Stored data entries

▬▬▬▬▬▬

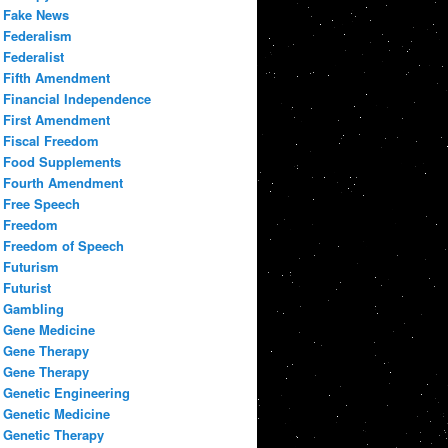
Fake News
Federalism
Federalist
Fifth Amendment
Financial Independence
First Amendment
Fiscal Freedom
Food Supplements
Fourth Amendment
Free Speech
Freedom
Freedom of Speech
Futurism
Futurist
Gambling
Gene Medicine
Gene Therapy
Gene Therapy
Genetic Engineering
Genetic Medicine
Genetic Therapy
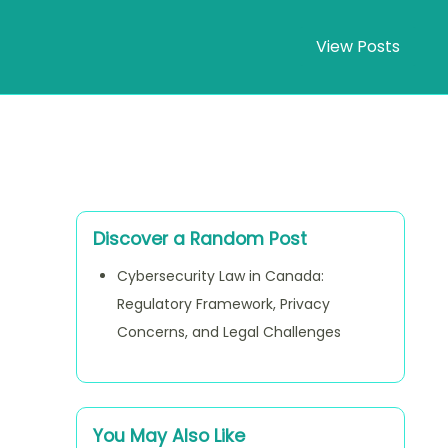
View Posts
Discover a Random Post
Cybersecurity Law in Canada:
Regulatory Framework, Privacy
Concerns, and Legal Challenges
You May Also Like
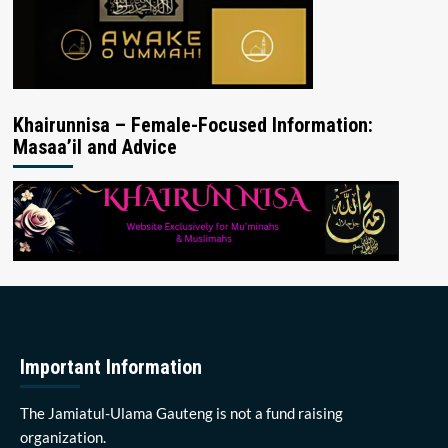
Khairunnisa – Female-Focused Information:
Masaa’il and Advice
Important Information
The Jamiatul-Ulama Gauteng is not a fund raising
organization.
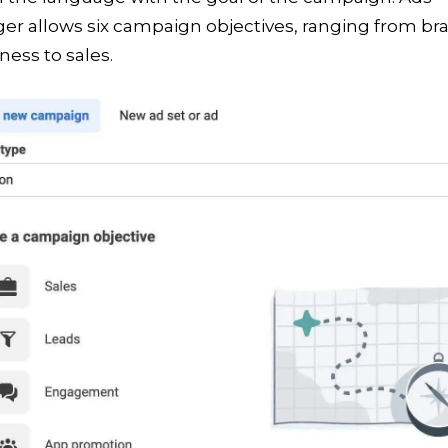
er allows six campaign objectives, ranging from br
ess to sales.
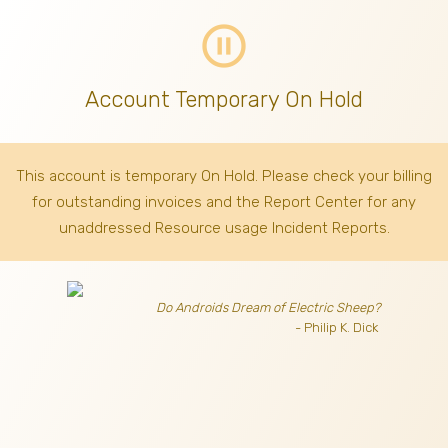
pause_circle_outline
Account Temporary On Hold
This account is temporary On Hold. Please check your billing
for outstanding invoices
and the Report Center for any
unaddressed Resource usage Incident Reports.
Do Androids Dream of Electric Sheep?
- Philip K. Dick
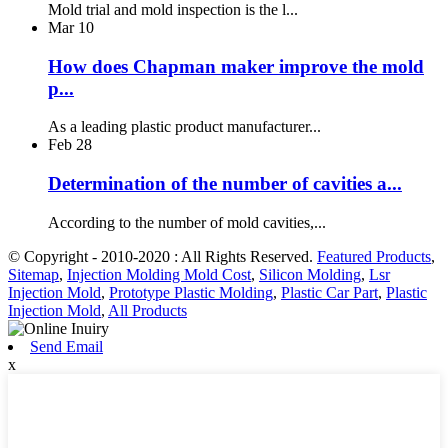
Mold trial and mold inspection is the l...
Mar
10
How does Chapman maker improve the mold
p...
As a leading plastic product manufacturer...
Feb
28
Determination of the number of cavities a...
According to the number of mold cavities,...
© Copyright - 2010-2020 : All Rights Reserved.
Featured Products
,
Sitemap
,
Injection Molding Mold Cost
,
Silicon Molding
,
Lsr
Injection Mold
,
Prototype Plastic Molding
,
Plastic Car Part
,
Plastic
Injection Mold
,
All Products
Send Email
x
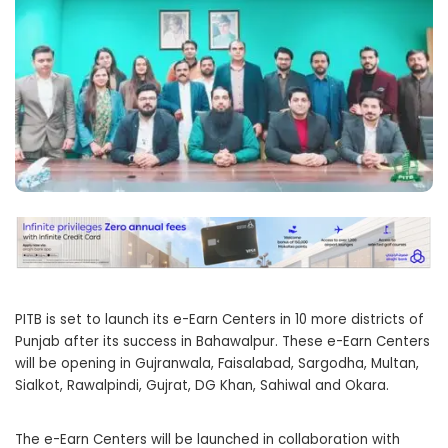
PITB is set to launch its e-Earn Centers in 10 more districts of
Punjab after its success in Bahawalpur. These e-Earn Centers
will be opening in Gujranwala, Faisalabad, Sargodha, Multan,
Sialkot, Rawalpindi, Gujrat, DG Khan, Sahiwal and Okara.
The e-Earn Centers will be launched in collaboration with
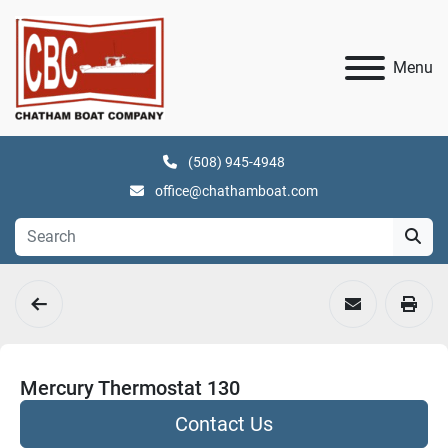
Menu
(508) 945-4948
office@chathamboat.com
Mercury Thermostat 130
Contact Us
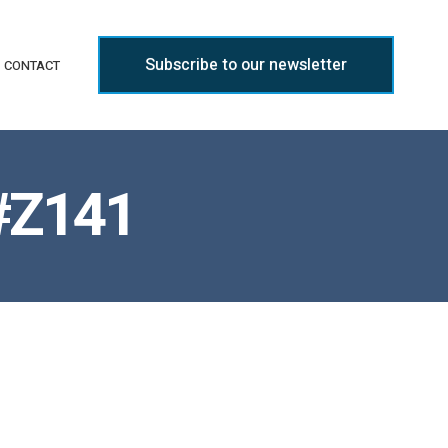
Subscribe to our newsletter
CONTACT
 #Z141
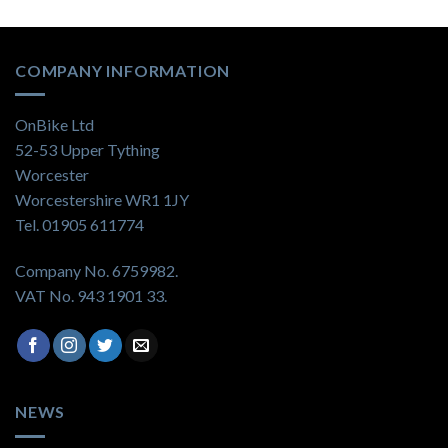
COMPANY INFORMATION
OnBike Ltd
52-53 Upper Tything
Worcester
Worcestershire WR1 1JY
Tel. 01905 611774
Company No. 6759982.
VAT No. 943 1901 33.
NEWS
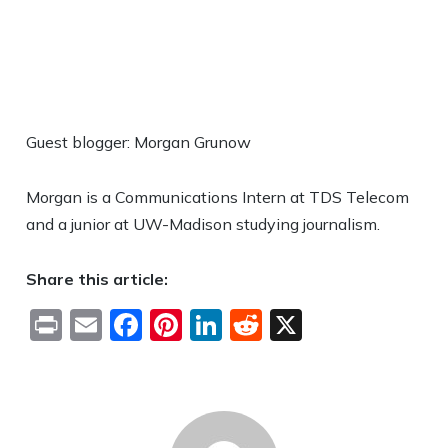
Guest blogger: Morgan Grunow
Morgan is a Communications Intern at TDS Telecom
and a junior at UW-Madison studying journalism.
Share this article:
Print
Email
Facebook
Pinterest
LinkedIn
Reddit
X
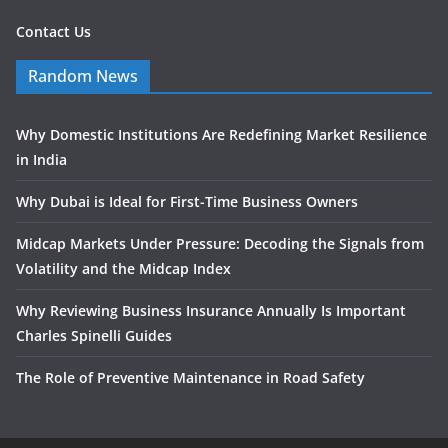
Contact Us
Random News
Why Domestic Institutions Are Redefining Market Resilience
in India
Why Dubai is Ideal for First-Time Business Owners
Midcap Markets Under Pressure: Decoding the Signals from
Volatility and the Midcap Index
Why Reviewing Business Insurance Annually Is Important
Charles Spinelli Guides
The Role of Preventive Maintenance in Road Safety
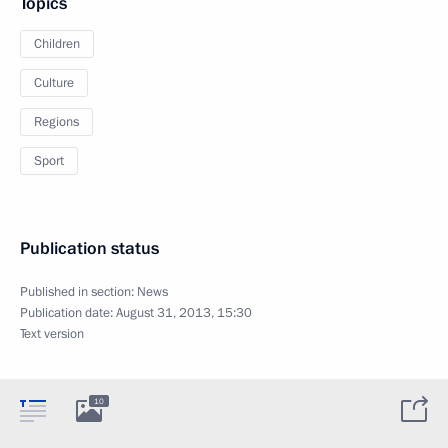
Topics
Children
Culture
Regions
Sport
Publication status
Published in section:
News
Publication date:
August 31, 2013, 15:30
Text version
10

▬▬▬▬▬▬

# Problem to work on
An exact copy of all the records, free of pictures, is the expected answer.

# Answer section
Fake News
Federalism
Federalist
Fifth Amendment
Financial Independence
First Amendment
Fiscal Freedom
Food Supplements
Fourth Amendment
Free Speech
Freedom
Freedom of Speech
Futurism
Futurist
Gambling
Gene Medicine
Gene Therapy
Gene Therapy
Genetic Engineering
Genetic Medicine
Genetic Therapy
View Posts
Discover a Random Post
Cybersecurity Law in Canada:
Regulatory Framework, Privacy
Concerns, and Legal Challenges
You May Also Like
Khairunnisa – Female-Focused Information:
Masaa’il and Advice
Important Information
The Jamiatul-Ulama Gauteng is not a fund raising
organization.
er allows six campaign objectives, ranging from br
ess to sales.
pause_circle_outline
Account Temporary On Hold
This account is temporary On Hold. Please check your billing
for outstanding invoices
and the Report Center for any
unaddressed Resource usage Incident Reports.
Do Androids Dream of Electric Sheep?
- Philip K. Dick
Mold trial and mold inspection is the l...
Mar
10
How does Chapman maker improve the mold
p...
As a leading plastic product manufacturer...
Feb
28
Determination of the number of cavities a...
According to the number of mold cavities,...
© Copyright - 2010-2020 : All Rights Reserved.
Featured Products
,
Sitemap
,
Injection Molding Mold Cost
,
Silicon Molding
,
Lsr
Injection Mold
,
Prototype Plastic Molding
,
Plastic Car Part
,
Plastic
Injection Mold
,
All Products
Send Email
x
PITB is set to launch its e-Earn Centers in 10 more districts of
Punjab after its success in Bahawalpur. These e-Earn Centers
will be opening in Gujranwala, Faisalabad, Sargodha, Multan,
Sialkot, Rawalpindi, Gujrat, DG Khan, Sahiwal and Okara.
The e-Earn Centers will be launched in collaboration with
Menu
(508) 945-4948
office@chathamboat.com
Mercury Thermostat 130
Contact Us
Subscribe to our newsletter
CONTACT
 #Z141
COMPANY INFORMATION
OnBike Ltd
52-53 Upper Tything
Worcester
Worcestershire WR1 1JY
Tel. 01905 611774
Company No. 6759982.
VAT No. 943 1901 33.
NEWS
Guest blogger: Morgan Grunow
Morgan is a Communications Intern at TDS Telecom
and a junior at UW-Madison studying journalism.
Share this article:
Print
Email
Facebook
Pinterest
LinkedIn
Reddit
X
Contact Us
Random News
Why Domestic Institutions Are Redefining Market Resilience
in India
Why Dubai is Ideal for First-Time Business Owners
Midcap Markets Under Pressure: Decoding the Signals from
Volatility and the Midcap Index
Why Reviewing Business Insurance Annually Is Important
Charles Spinelli Guides
The Role of Preventive Maintenance in Road Safety
Topics
Children
Culture
Regions
Sport
Publication status
Published in section:
News
Publication date:
August 31, 2013, 15:30
Text version
10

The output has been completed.